■ **What this task involves**:
Provide the number of lines of the records that include "flessibile", with no other content.

■ **Provided information**:
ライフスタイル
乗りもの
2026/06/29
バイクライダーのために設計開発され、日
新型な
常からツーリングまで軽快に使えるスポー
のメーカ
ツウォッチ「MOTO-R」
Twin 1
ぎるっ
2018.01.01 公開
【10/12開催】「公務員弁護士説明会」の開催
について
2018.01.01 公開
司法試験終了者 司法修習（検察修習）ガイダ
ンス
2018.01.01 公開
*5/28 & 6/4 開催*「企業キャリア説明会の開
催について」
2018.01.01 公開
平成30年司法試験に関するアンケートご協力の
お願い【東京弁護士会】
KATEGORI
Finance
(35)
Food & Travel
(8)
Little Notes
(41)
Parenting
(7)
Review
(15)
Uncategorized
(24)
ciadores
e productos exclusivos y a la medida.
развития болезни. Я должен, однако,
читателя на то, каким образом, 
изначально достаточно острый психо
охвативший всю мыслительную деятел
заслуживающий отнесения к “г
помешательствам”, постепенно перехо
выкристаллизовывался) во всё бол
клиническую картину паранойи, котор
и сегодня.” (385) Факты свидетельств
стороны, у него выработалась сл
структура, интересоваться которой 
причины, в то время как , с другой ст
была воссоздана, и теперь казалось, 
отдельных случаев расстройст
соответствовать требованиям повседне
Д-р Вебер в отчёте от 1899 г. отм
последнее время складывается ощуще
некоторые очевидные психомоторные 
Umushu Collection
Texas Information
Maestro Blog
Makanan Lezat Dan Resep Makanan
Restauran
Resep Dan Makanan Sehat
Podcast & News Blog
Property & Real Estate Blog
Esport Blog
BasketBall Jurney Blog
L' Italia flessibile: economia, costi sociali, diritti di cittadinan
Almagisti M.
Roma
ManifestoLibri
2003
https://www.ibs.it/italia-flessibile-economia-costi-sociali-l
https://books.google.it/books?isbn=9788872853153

...

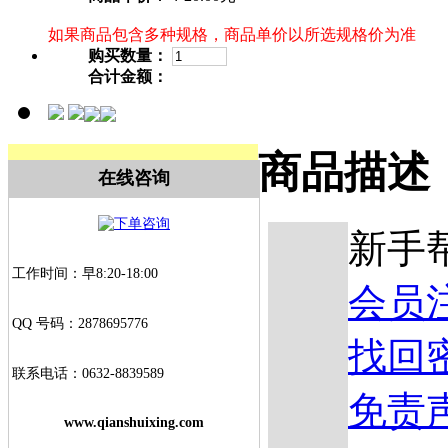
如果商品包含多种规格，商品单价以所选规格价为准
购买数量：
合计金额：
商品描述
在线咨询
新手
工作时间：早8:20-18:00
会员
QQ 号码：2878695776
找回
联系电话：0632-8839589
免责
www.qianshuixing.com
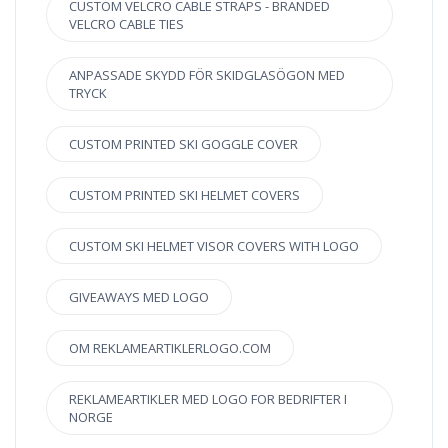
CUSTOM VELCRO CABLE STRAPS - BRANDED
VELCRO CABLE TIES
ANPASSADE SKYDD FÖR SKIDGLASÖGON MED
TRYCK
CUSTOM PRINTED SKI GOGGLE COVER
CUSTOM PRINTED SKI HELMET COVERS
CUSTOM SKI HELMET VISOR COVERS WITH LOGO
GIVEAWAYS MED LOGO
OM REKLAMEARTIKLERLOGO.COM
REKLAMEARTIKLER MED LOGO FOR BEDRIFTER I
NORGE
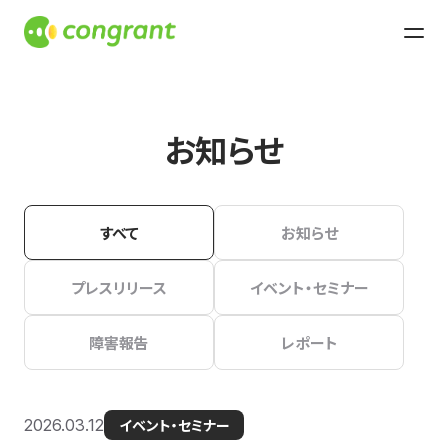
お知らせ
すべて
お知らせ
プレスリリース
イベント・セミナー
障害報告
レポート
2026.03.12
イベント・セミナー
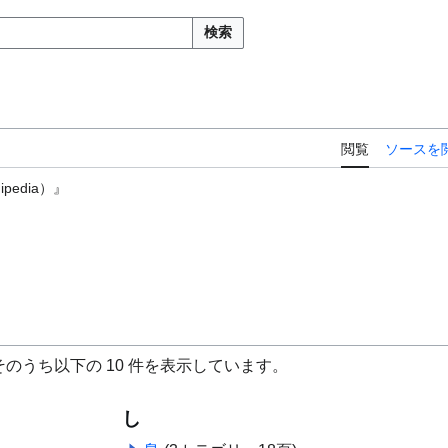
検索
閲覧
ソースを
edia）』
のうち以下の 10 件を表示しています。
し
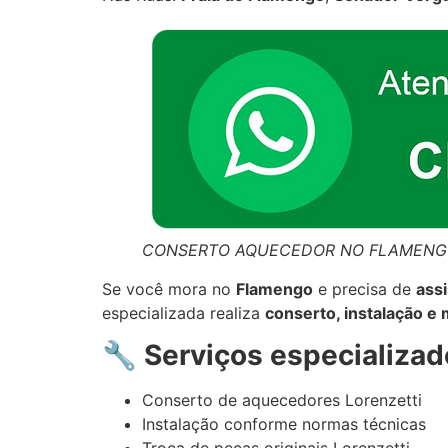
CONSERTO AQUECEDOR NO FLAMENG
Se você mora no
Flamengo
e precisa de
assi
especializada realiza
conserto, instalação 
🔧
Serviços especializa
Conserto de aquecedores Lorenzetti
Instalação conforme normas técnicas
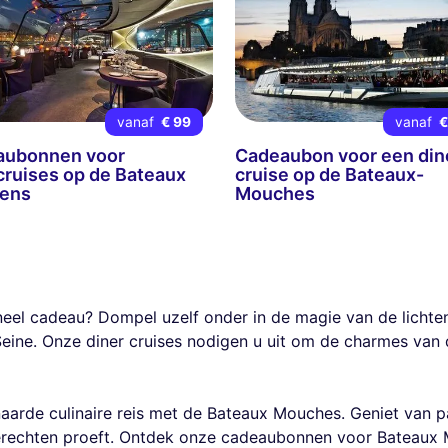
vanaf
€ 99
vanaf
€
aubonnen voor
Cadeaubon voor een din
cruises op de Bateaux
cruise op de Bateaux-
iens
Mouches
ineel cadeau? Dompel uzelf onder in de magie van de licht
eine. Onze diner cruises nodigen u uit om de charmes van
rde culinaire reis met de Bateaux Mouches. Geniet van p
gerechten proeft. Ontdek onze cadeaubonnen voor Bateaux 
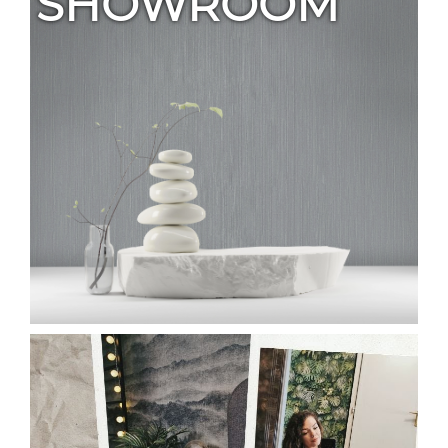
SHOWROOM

■ **Response to this task**:
2